Claro, por el contrario, debiera razonar que esta batalla puede empatarse al menos si se hace lo que nunca se intentó siquiera: que ese “elefante” sanitario que funcionó siempre fragmentadamente, sin coordinación institucional alguna, empiece a actuar con una racionalidad planificatoria de la gran cantidad de recursos -no insuficientes- con los que cuenta, que lo ponga al servicio de la salud pública. Así Fernández se dará cuenta que economía y salud van de la mano, no enfrentadas.

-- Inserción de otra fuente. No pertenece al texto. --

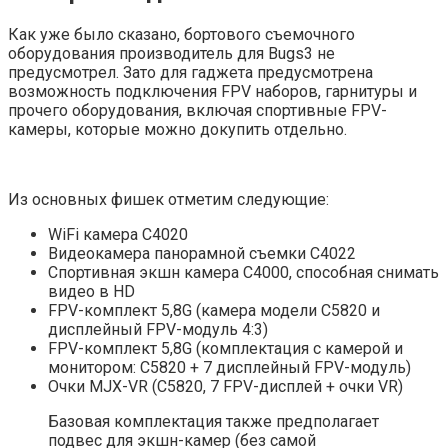
Как уже было сказано, бортового съемочного
оборудования производитель для Bugs3 не
предусмотрел. Зато для гаджета предусмотрена
возможность подключения FPV наборов, гарнитуры и
прочего оборудования, включая спортивные FPV-
камеры, которые можно докупить отдельно.
Из основных фишек отметим следующие:
WiFi камера C4020
Видеокамера панорамной съемки C4022
Спортивная экшн камера C4000, способная снимать
видео в HD
FPV-комплект 5,8G (камера модели C5820 и
дисплейный FPV-модуль 4:3)
FPV-комплект 5,8G (комплектация с камерой и
монитором: C5820 + 7 дисплейный FPV-модуль)
Очки MJX-VR (C5820, 7 FPV-дисплей + очки VR)
Базовая комплектация также предполагает
подвес для экшн-камер (без самой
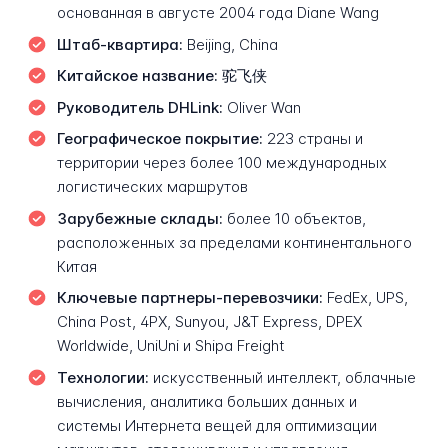
основанная в августе 2004 года Diane Wang
Штаб-квартира:
Beijing, China
Китайское название:
驼飞侠
Руководитель DHLink:
Oliver Wan
Географическое покрытие:
223 страны и
территории через более 100 международных
логистических маршрутов
Зарубежные склады:
более 10 объектов,
расположенных за пределами континентального
Китая
Ключевые партнеры-перевозчики:
FedEx, UPS,
China Post, 4PX, Sunyou, J&T Express, DPEX
Worldwide, UniUni и Shipa Freight
Технологии:
искусственный интеллект, облачные
вычисления, аналитика больших данных и
системы Интернета вещей для оптимизации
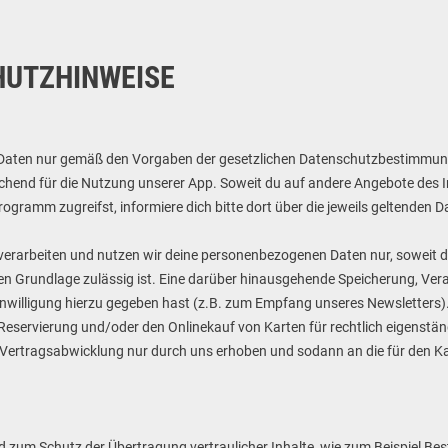
HUTZHINWEISE
n Daten nur gemäß den Vorgaben der gesetzlichen Datenschutzbestimmun
chend für die Nutzung unserer App. Soweit du auf andere Angebote des In
gramm zugreifst, informiere dich bitte dort über die jeweils geltenden 
 verarbeiten und nutzen wir deine personenbezogenen Daten nur, soweit d
chen Grundlage zulässig ist. Eine darüber hinausgehende Speicherung, Ve
nwilligung hierzu gegeben hast (z.B. zum Empfang unseres Newsletters). G
die Reservierung und/oder den Onlinekauf von Karten für rechtlich eigenstä
 Vertragsabwicklung nur durch uns erhoben und sodann an die für den K
 zum Schutz der Übertragung vertraulicher Inhalte, wie zum Beispiel Bes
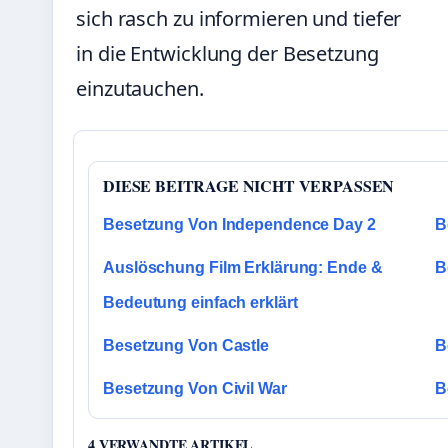
sich rasch zu informieren und tiefer
in die Entwicklung der Besetzung
einzutauchen.
DIESE BEITRAGE NICHT VERPASSEN
Besetzung Von Independence Day 2
B
Auslöschung Film Erklärung: Ende &
B
Bedeutung einfach erklärt
Besetzung Von Castle
B
Besetzung Von Civil War
B
4 VERWANDTE ARTIKEL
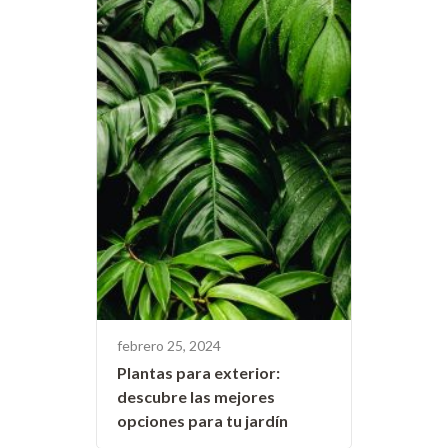
febrero 25, 2024
Plantas para exterior:
descubre las mejores
opciones para tu jardín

Máxime al gobernar un país donde el 40 % del mercado laboral se halla en la informalidad y la mitad de la población, sobre todo, niños, vive en situación de pobreza e indigencia. Para ellos, la economía no puede esperar y su propia salud depende de ella. Acaso sólo una propuesta sistémica que apuntale un proyecto de largo plazo orientado a maximizar este valioso capital humano, hoy marginado y excluido y donde la libertad de opciones, con un marco institucional estatal que las regule sin asfixiarlas, garantizando equidad, pueda devolverles la dignidad y oportunidades que ninguna cuarentena obligatoria les facilita.